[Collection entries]
———
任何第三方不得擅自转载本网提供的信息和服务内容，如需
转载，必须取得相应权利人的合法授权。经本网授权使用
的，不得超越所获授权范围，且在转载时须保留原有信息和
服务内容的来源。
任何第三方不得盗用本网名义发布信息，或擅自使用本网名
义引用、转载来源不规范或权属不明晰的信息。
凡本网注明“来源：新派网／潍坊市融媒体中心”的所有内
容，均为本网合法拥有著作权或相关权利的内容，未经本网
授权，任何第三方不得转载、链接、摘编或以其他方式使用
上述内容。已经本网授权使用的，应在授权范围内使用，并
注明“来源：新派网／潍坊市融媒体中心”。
———
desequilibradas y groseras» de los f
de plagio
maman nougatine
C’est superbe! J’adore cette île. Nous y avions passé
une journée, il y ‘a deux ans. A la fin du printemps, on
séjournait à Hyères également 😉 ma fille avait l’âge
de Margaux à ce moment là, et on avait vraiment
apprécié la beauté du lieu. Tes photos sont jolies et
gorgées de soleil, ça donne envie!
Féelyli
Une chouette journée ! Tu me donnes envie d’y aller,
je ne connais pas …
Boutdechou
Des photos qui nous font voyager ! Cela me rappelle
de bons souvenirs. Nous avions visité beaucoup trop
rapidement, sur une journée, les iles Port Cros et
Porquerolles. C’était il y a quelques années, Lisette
———
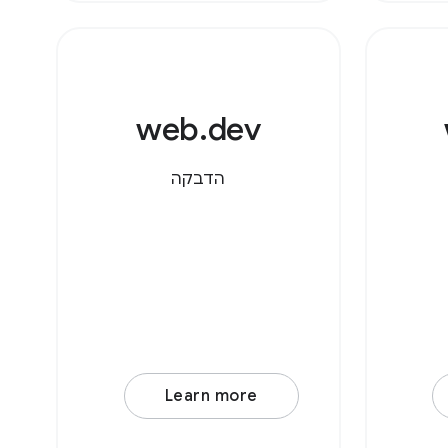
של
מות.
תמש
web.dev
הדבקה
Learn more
———
* _Problem to solve_
Your response should contain each line of the entries above that holds the string "journée".

* _Output for this exercise_
une journée, il y ‘a deux ans. A la fin du printemps, on
Une chouette journée ! Tu me donnes envie d’y aller,
rapidement, sur une journée, les iles Port Cros et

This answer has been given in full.